I can relax the condition to assume that if one has this plugin on and has a connect function call with any signature it is likely a react-redux's connect and run lint rules.

@ljharb , what do you think?

Ok, thanks. That helps. My goal here is actually to refactor this project to use the pattern you're describing so it sounds like the first step is to refactor the connect statements.
I'll leave this open for the further discussion about 'relaxing the condition' you brought up but feel free to close :)

Update: I refactored the user info container to use the mapStateToProps, and mapDispatchToProps convention and I understand your previous comment a little better.
Since compose is being used here, and compose is imported from Redux, perhaps the rule should be modified to account for compose instead of relaxing it completely.
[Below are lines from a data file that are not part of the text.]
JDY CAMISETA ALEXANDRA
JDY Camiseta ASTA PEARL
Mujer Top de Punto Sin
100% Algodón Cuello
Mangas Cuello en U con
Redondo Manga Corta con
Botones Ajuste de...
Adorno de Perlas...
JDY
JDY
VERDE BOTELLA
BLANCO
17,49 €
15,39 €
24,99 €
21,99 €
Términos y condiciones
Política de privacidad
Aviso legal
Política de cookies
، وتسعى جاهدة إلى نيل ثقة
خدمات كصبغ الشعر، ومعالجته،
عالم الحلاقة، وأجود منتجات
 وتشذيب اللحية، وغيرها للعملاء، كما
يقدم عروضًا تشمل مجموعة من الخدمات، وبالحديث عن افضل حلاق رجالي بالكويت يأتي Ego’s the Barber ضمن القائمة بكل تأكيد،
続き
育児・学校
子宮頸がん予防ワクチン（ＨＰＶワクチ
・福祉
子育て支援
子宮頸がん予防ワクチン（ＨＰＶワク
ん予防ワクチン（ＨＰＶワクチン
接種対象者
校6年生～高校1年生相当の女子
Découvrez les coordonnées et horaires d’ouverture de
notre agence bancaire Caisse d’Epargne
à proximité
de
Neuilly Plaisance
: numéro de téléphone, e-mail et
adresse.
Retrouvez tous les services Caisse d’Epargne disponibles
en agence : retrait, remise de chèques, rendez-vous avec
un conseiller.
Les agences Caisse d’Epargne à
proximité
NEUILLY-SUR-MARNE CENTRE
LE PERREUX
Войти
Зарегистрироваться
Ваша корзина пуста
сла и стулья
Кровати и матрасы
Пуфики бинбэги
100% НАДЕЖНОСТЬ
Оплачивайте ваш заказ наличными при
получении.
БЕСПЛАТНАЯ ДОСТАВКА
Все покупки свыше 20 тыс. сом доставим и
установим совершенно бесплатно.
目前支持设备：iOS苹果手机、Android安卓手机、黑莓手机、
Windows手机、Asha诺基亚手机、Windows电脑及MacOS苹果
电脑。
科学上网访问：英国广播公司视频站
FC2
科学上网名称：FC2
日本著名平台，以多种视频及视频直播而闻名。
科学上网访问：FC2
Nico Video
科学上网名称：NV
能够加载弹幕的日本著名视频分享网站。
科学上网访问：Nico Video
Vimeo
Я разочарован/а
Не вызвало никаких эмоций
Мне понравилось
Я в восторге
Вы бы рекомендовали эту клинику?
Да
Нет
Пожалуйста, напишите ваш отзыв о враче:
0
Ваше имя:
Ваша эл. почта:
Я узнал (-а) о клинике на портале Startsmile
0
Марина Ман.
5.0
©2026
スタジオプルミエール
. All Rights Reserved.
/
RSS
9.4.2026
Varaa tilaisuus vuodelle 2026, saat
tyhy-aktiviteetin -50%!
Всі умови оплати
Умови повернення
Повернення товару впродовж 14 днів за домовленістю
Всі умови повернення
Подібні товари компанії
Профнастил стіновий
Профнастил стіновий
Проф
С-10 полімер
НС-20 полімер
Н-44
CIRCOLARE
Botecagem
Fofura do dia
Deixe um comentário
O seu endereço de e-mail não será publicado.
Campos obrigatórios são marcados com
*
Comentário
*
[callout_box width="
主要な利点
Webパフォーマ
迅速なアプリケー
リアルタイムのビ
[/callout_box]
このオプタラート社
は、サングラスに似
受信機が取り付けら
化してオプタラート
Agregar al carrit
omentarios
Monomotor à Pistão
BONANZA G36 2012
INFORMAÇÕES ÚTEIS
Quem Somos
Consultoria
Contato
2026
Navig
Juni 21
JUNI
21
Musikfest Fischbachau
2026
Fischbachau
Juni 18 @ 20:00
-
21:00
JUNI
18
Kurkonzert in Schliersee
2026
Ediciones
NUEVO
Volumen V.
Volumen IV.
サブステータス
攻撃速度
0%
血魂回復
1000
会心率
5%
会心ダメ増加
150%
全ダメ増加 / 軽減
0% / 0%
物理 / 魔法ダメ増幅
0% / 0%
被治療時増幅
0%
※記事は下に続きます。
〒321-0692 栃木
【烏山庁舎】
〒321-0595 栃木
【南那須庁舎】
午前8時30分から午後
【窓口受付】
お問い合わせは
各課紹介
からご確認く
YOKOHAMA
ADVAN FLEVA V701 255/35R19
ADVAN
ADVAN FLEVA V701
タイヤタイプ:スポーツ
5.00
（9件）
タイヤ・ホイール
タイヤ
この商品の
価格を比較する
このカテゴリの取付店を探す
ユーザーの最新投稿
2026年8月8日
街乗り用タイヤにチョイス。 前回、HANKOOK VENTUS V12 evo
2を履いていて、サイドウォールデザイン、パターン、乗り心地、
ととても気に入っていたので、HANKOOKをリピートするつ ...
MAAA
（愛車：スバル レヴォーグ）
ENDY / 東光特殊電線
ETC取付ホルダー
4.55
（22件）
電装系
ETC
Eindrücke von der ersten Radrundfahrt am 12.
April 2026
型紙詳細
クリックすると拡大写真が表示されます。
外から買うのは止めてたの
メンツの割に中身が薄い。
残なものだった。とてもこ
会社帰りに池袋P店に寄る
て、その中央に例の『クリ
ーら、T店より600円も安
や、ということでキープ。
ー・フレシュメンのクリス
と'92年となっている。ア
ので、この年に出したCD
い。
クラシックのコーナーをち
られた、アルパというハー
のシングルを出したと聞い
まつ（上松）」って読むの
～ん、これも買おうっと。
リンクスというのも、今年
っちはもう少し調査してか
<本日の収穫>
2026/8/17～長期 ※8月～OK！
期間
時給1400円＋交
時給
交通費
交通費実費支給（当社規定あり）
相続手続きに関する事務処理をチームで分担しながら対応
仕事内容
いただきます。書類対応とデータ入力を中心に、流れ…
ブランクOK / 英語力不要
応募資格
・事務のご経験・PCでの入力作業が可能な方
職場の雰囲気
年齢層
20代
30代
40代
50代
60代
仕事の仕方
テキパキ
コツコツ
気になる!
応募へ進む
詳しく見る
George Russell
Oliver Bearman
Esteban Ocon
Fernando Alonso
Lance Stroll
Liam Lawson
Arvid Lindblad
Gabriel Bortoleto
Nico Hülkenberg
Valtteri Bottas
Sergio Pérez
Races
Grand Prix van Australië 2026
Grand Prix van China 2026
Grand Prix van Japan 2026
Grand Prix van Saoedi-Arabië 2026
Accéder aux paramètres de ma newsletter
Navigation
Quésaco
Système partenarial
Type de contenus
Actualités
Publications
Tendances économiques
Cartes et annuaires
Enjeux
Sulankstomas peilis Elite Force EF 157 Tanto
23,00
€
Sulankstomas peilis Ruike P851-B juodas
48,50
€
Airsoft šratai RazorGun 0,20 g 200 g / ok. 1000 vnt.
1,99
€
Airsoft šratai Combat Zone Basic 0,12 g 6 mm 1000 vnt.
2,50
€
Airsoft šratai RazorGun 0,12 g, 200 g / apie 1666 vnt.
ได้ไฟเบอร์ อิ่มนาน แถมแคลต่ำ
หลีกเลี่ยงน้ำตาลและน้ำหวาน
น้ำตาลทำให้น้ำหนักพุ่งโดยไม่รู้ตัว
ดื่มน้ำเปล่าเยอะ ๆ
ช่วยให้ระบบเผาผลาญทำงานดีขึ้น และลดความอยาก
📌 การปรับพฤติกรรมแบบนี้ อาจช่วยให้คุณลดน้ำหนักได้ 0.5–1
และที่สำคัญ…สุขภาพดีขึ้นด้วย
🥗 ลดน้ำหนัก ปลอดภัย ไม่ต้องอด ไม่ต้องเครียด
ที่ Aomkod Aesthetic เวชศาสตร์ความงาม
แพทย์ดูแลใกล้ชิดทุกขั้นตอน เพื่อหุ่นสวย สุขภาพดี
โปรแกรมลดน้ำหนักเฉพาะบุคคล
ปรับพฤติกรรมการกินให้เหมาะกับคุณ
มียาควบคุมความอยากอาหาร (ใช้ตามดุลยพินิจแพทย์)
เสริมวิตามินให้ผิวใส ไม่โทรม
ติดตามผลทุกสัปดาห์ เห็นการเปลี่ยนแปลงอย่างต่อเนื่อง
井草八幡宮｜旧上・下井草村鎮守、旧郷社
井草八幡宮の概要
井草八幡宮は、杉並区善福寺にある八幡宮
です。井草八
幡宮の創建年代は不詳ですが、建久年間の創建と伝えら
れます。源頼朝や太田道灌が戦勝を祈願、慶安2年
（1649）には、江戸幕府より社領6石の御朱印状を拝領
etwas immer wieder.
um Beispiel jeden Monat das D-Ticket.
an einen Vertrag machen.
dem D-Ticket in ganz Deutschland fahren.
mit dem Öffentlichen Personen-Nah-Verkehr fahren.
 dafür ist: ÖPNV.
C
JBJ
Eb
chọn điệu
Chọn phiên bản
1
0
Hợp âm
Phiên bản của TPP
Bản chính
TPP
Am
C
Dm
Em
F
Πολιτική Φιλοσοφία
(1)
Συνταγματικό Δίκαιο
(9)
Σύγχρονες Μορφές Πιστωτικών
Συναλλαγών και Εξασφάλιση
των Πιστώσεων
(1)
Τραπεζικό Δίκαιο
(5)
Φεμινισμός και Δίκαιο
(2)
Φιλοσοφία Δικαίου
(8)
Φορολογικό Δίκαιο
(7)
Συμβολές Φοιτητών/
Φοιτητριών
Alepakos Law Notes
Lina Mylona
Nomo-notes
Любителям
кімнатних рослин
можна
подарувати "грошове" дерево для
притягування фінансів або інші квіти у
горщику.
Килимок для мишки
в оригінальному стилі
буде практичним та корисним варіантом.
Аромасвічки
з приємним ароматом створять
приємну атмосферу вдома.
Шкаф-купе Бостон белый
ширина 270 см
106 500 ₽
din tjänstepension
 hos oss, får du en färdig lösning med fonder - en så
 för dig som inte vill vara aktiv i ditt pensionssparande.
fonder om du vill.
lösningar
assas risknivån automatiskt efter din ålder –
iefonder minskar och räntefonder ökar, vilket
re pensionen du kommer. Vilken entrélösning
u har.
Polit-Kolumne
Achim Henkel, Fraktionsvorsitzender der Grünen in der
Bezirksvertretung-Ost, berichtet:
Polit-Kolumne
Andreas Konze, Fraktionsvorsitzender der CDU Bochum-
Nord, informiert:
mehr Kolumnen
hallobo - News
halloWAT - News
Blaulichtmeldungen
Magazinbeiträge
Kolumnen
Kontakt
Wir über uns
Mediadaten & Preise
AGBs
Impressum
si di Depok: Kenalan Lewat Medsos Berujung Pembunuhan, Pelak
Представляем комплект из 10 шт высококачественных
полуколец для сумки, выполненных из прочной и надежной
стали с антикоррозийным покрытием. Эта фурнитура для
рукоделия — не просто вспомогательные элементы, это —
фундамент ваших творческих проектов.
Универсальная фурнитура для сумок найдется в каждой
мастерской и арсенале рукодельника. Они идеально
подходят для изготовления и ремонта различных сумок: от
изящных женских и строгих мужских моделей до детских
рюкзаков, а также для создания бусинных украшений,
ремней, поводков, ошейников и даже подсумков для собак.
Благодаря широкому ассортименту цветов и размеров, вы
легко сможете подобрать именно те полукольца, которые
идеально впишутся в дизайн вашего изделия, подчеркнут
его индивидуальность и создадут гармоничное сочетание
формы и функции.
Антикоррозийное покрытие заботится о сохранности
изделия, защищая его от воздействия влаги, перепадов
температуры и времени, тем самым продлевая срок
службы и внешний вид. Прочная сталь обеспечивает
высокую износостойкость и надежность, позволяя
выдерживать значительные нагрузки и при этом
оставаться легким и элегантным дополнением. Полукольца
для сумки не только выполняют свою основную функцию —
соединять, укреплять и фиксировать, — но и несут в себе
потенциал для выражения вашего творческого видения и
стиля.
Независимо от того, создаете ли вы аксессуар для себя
Does that sound right?

yes, that is another possibility account for compose - might be a better option.

Just working through the logic here, would we have something like this that would check for compose first; then lint for the alternate connect syntax; otherwise lint for the connect statement.
I'm having a hard time getting the rules to fail, currently.
I haven't written my own eslint rules before so I'm interested in helping if you have any pointers.

@gpspake, thanks for the follow up. I created a PR to relax the connect function definition so it should pick up your case. I am going to wait for few days for any feedback before merging and releasing an update.

Awesome! I'm gonna try it out :D

Hey @gpspake PR was merged, 2.3.0 release should have the change.